== SUPPLIED DATA ==
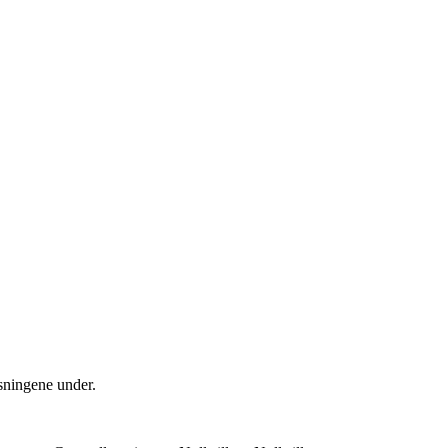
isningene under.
===
== SUPPLIED DATA ==
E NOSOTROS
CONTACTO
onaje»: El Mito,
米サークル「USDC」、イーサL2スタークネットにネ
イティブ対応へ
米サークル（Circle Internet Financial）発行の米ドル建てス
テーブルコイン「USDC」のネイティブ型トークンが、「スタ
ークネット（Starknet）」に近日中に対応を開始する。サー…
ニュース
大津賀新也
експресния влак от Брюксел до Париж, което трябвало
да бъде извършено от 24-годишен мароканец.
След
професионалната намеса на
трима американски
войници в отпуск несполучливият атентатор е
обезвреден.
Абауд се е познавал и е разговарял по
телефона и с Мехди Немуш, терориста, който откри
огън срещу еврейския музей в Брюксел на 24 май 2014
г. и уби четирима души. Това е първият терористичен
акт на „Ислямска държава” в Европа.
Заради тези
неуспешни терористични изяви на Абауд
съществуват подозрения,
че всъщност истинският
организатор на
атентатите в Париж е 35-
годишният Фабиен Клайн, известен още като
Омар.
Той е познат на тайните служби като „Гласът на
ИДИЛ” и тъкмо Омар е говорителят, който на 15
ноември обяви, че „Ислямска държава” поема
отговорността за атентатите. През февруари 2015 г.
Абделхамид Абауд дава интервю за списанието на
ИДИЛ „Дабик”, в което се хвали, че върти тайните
===
== SUPPLIED DATA ==
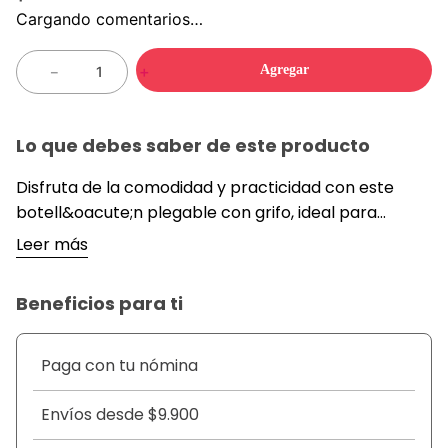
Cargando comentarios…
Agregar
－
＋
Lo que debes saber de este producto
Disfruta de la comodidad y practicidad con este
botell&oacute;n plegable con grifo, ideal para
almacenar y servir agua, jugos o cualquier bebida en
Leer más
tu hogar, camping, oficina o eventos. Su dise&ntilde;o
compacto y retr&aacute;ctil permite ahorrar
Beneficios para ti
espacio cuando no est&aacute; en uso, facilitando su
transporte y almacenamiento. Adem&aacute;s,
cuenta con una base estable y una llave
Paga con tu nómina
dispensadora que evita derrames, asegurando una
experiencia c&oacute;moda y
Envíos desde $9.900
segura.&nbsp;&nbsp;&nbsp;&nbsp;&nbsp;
===
Looking at the entries above, count the lines that contain the string "Абауд", then give the number and nothing else.

3